All of it was heresy of course. The teachers were not supposed to talk about the rise of the Capeks to the Dawkist children, whose most fundamental belief was that humans were the only conscious beings in the universe. The Capeks were machines. Sophisticated machines, true, ones that mimicked real intelligence magnificently, but machines nevertheless. Sometimes, however, there in the dark, under stars, a kind of wonder took over making everything okay to talk about, as if all rules, ethics, norms, and such were set aside and imagination allowed to blaze into the firelight of speculation.

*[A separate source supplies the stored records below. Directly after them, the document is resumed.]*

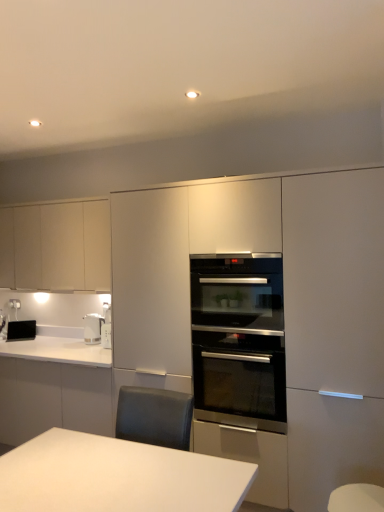 Question: Which is correct: matte white oven at center, which is counted as the 2th cabinetry, starting from the left, is inside white glossy countertop at lower left, or outside of it?

Choices:
 (A) inside
 (B) outside

Answer: (B)

Question: Considering their positions, is matte white oven at center, the first cabinetry when ordered from right to left, located in front of or behind white glossy countertop at lower left?

Choices:
 (A) front
 (B) behind

Answer: (A)

Question: Which object is positioned farthest from the stainless steel oven at center?

Choices:
 (A) stainless steel oven at center
 (B) black glossy toaster at lower left
 (C) white glossy countertop at lower left
 (D) matte white cabinets at left, marked as the first cabinetry in a back-to-front arrangement
 (E) white glossy electric kettle at left

Answer: (B)

Question: Which of these objects is positioned closest to the stainless steel oven at center?

Choices:
 (A) stainless steel oven at center
 (B) black glossy toaster at lower left
 (C) white glossy countertop at lower left
 (D) matte white oven at center, the first cabinetry viewed from the front
 (E) matte white cabinets at left, the 2th cabinetry when ordered from right to left

Answer: (A) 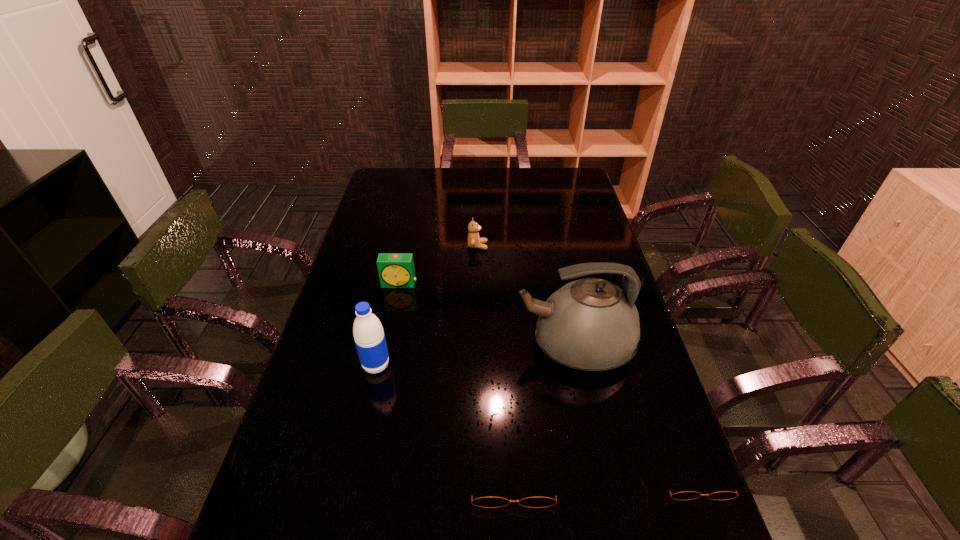 The image size is (960, 540). I want to click on free space for a new sunglasses on the left, so click(330, 479). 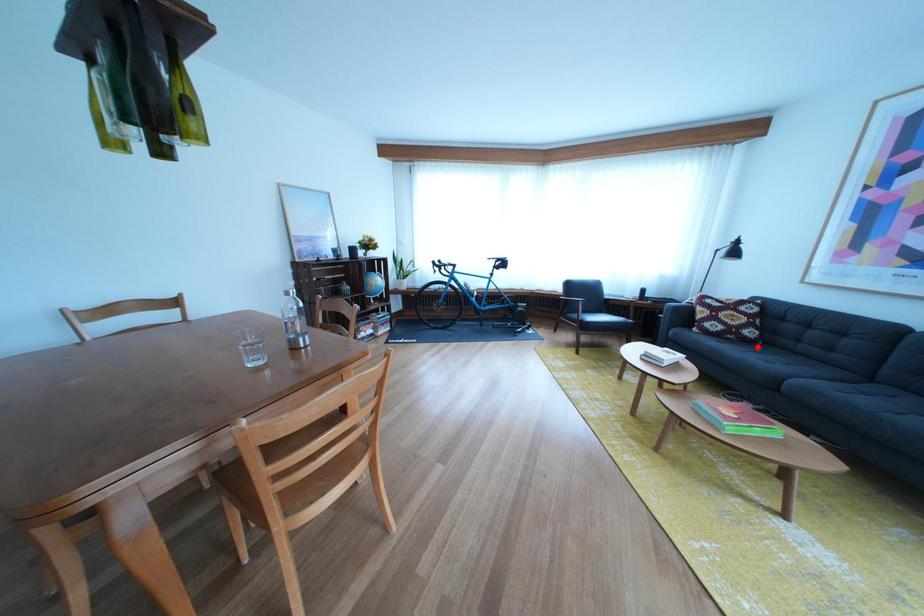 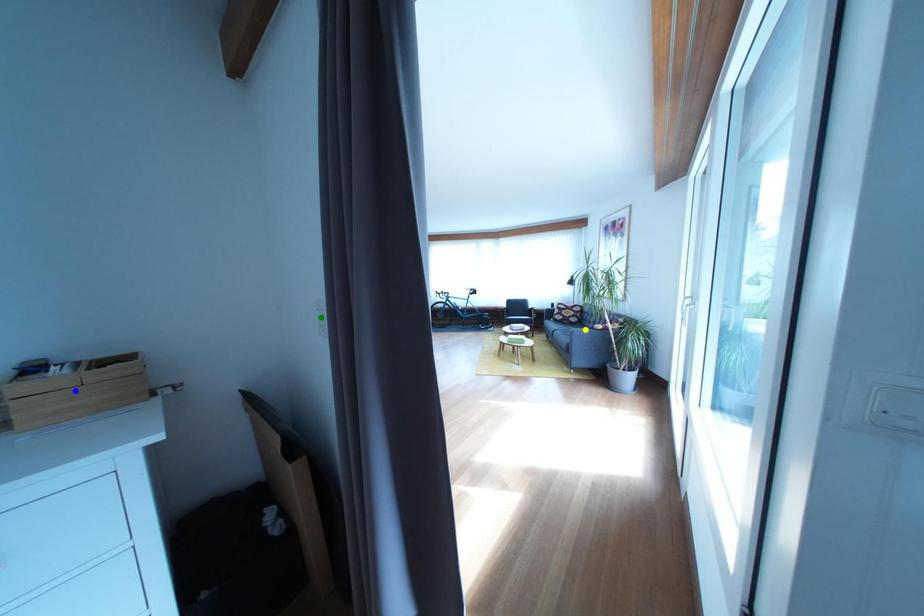 Question: I am providing you with two images of the same scene from different viewpoints. A red point is marked on the first image. You are given multiple points on the second image. Which point in image 2 represents the same 3d spot as the red point in image 1?

Choices:
 (A) yellow point
 (B) blue point
 (C) green point

Answer: (A) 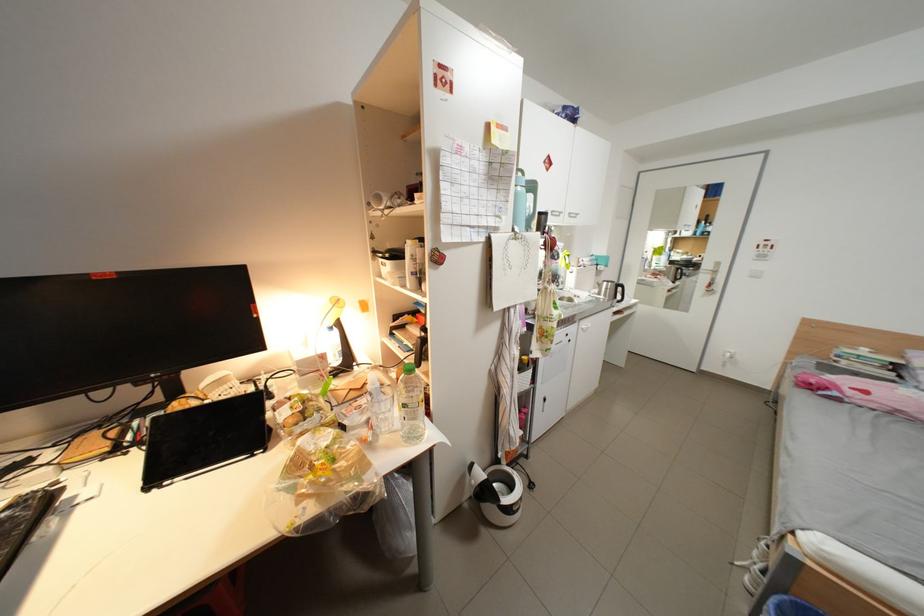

It was under that sky that he had almost abandoned Dawkism. How could this creature beside him speaking so clearly, so rationally—a being so filled with wonder and thought toying with the mysteries, not be conscious? The teachers rarely let their guard down like that, but it happened occasionally and people tolerated it. Most adults realized that at some point in their children’s lives they would be confronted with doubts about the singularity of consciousness and its provenance only in humans. Many fell into error. Tempted to think of the tick-tocks as sentient creatures. Although first created by humans, they had since evolved into myriad new forms with new capacities, abilities, and intelligences.
Of course, at a school taught and staffed by the human-mimic Capeks, it was inevitable that some students would be seduced by their clever mimicry of sentience. But the Dawkist council felt that those who did emerge unscathed were the stronger for it, hence sending their best and brightest children to the Academe-on-Schule. Like Admiral Kosk himself. If he remembered right, two of his four companions on that excursion had betrayed the Dawkist vision.